Menurut Erani, aksi masyarakat yang melibatkan pemerintah sejauh ini lebih pada isu-isu yang langsung menyentuh kepada masyarakat, mulai dari kesehatan, pendidikan, bukan pada soal utang pemerintah.
"Kalau isu ekonomi itu masih ada dalam koridor kesanggupan pemerintah, toh pada akhirnya isu membayar utang dan seterusnya itu juga selama ini berasal dari warga misalnya dari disiplin membayar pajak," kata mantan Inspektur Jenderal Kementerian Desa PDTT itu.
DPR Tidak Setuju
Foto: Lamhot Aritonang
|
Berdasarkan catatan Kementerian Keuangan utang pemerintah per April 2018 mencapai Rp 4.180 triliun.

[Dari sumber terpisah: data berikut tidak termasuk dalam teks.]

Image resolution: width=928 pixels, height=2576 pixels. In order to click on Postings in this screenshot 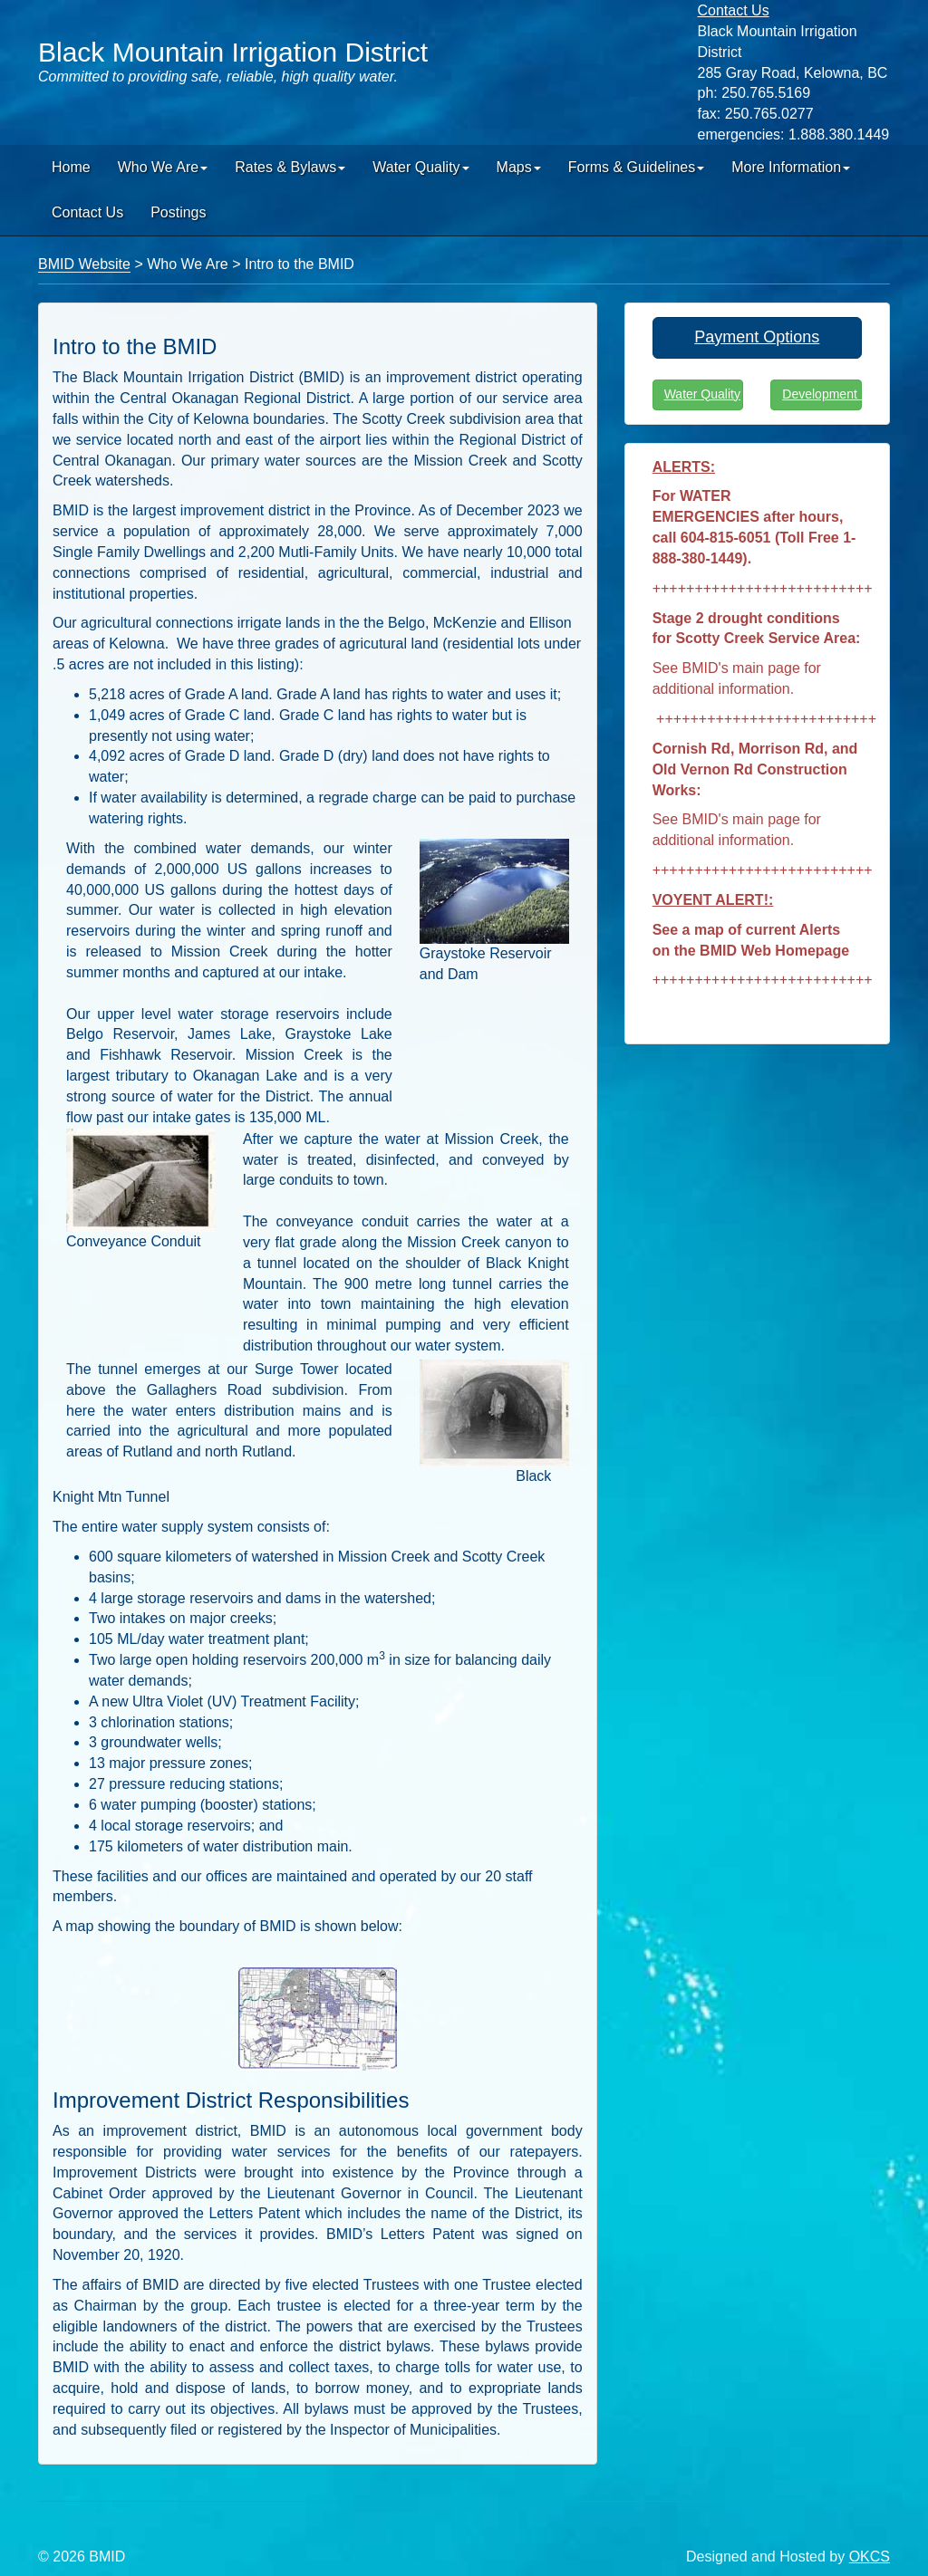, I will do `click(178, 212)`.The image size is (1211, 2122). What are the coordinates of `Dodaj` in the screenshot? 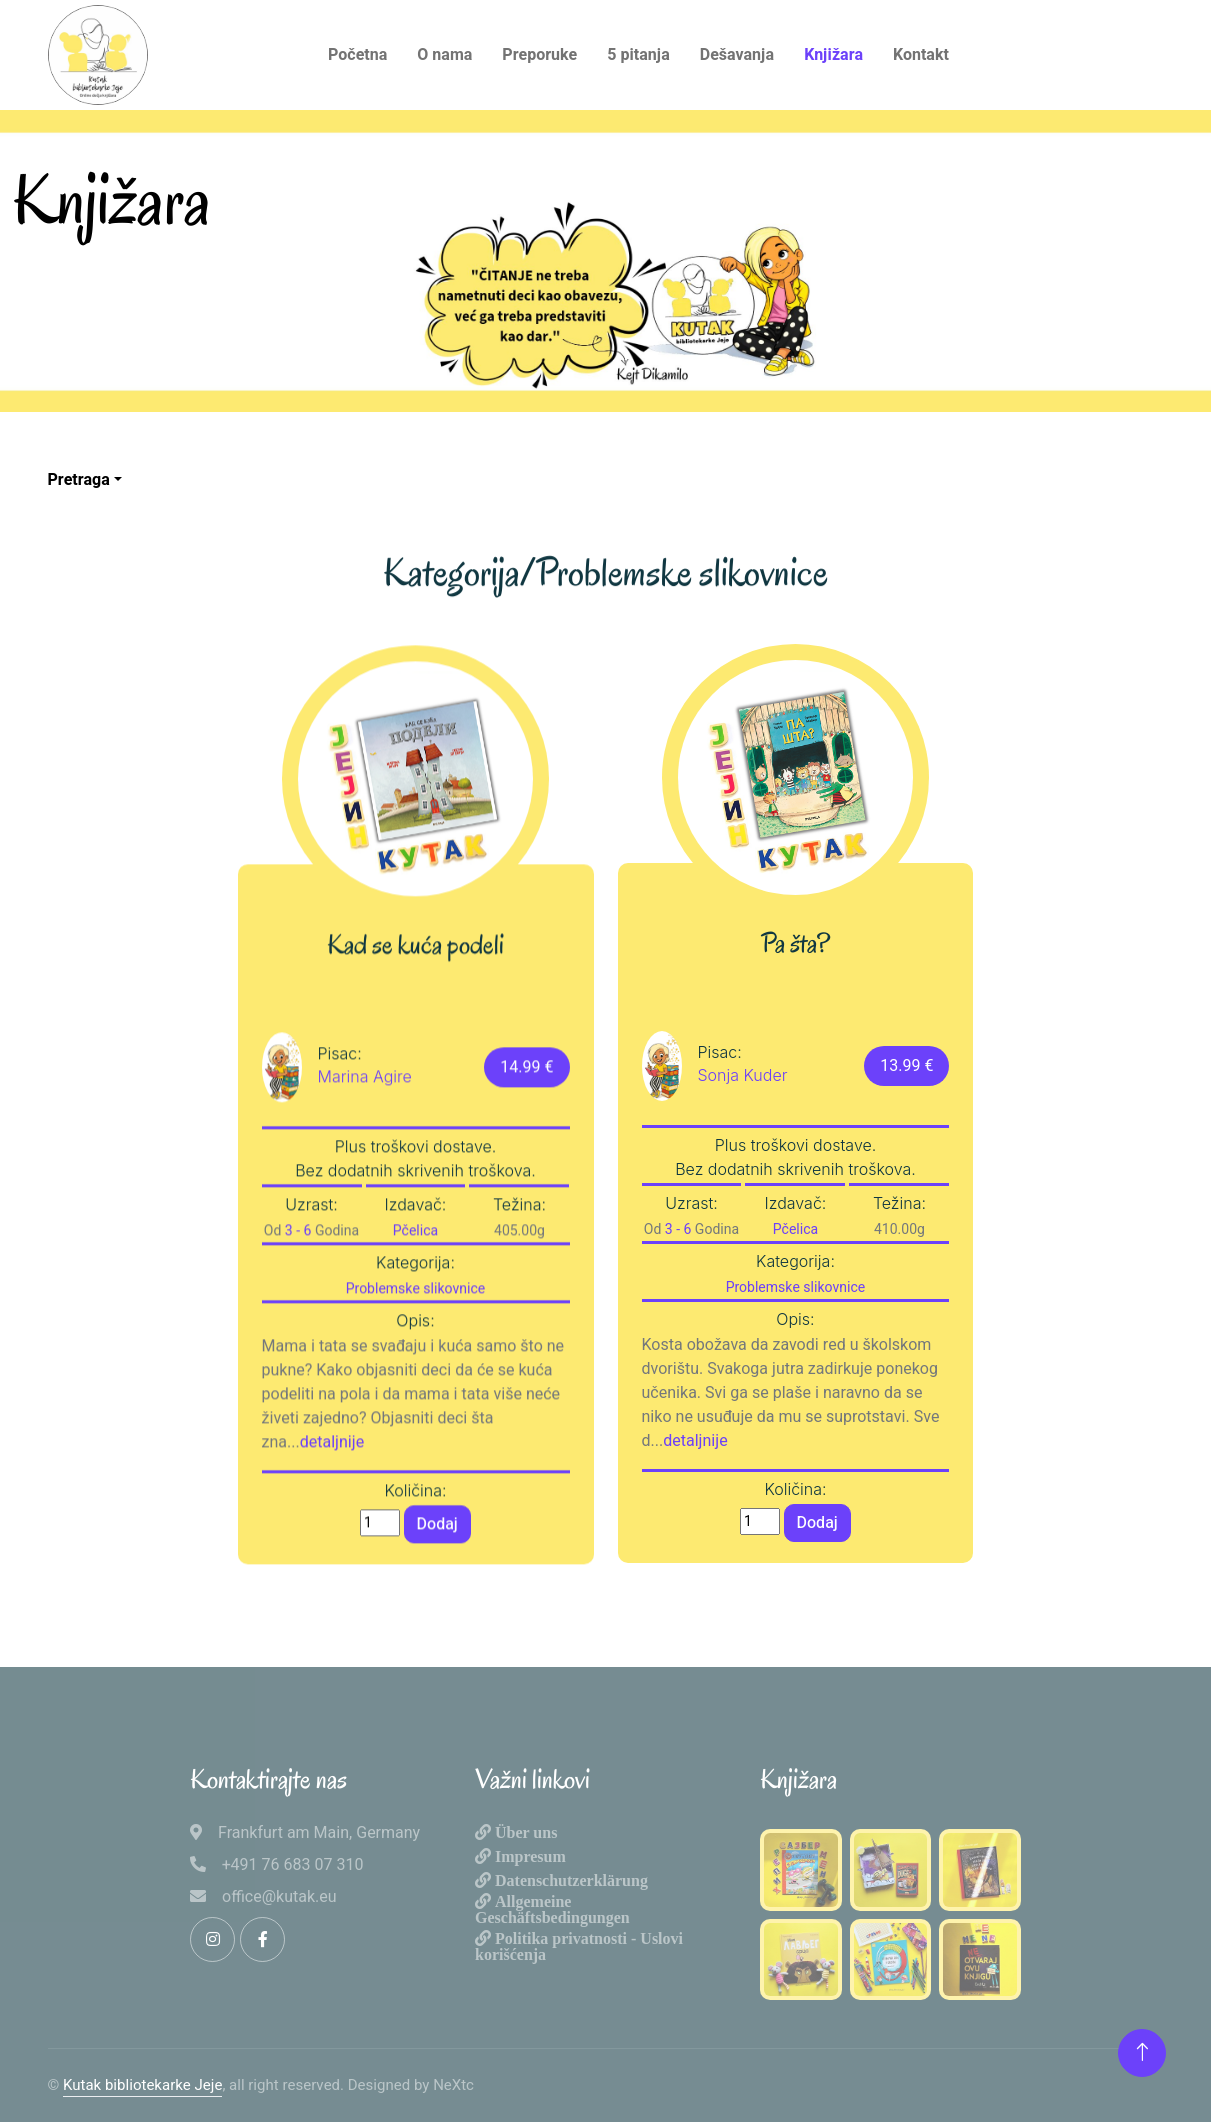 It's located at (437, 1609).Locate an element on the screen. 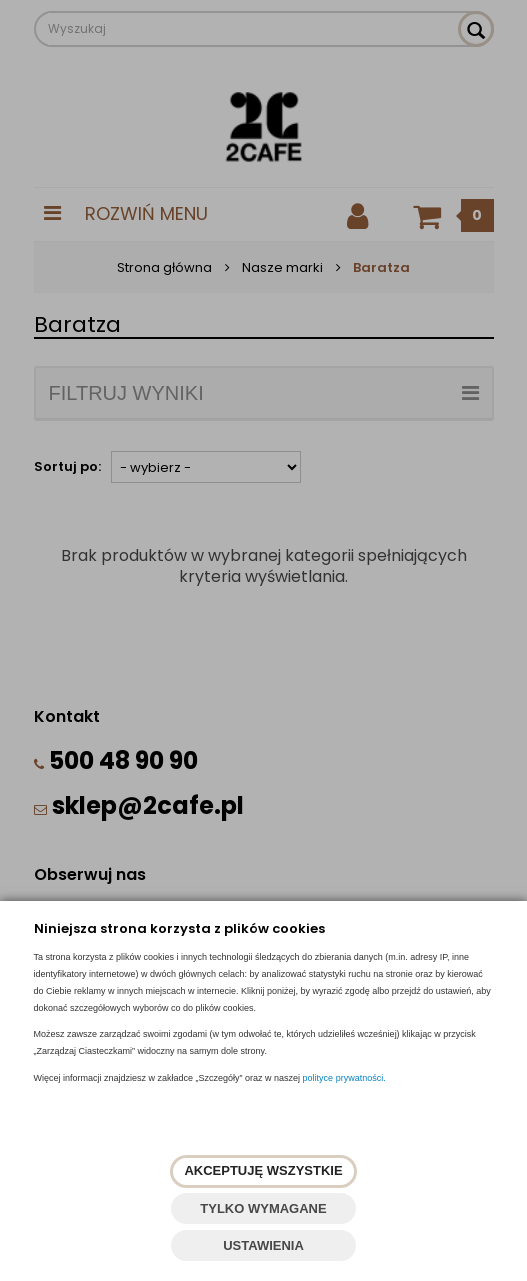 The width and height of the screenshot is (527, 1281). polityce prywatności. is located at coordinates (344, 1078).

"Indonesia tidak perlu latah dan ikut-ikutan cara Mahathir mengambil upaya populis," kata Misbakhun saat dihubungi detikFinance.
Misbakhun menjelaskan utang pemerintah sudah dibahas dengan DPR. Dia juga menilai, aksi-aksi penggalangan tersebut juga menjadi suatu pembelajaran bagi masyarakat.
"Seharusnya masyarakat di edukasi dengan benar bahwa ada aspek-aspek yang positif dan manfaat yang besar dari kebijakan utang yang diambil oleh negara seperti Indonesia dalam kebijakan utang sebagai salah satu sumber pembiayaan pembangunan," jelasnya.
Sehingga, Misbakhun bilang, jika ingin mengatasi utang maka bukan hanya dengan saweran tetapi dengan membayar pajak kepada negara.
"Jadi sebesar berapapun utang, negara tidak akan pernah negara meminta setiap individu warga negara untuk membayar utang negara karena mekanisme dan sistemnya sudah ada, yang utama adalah rakyat patuh dan taat dalam membayar pajak," tutur Misbakhun.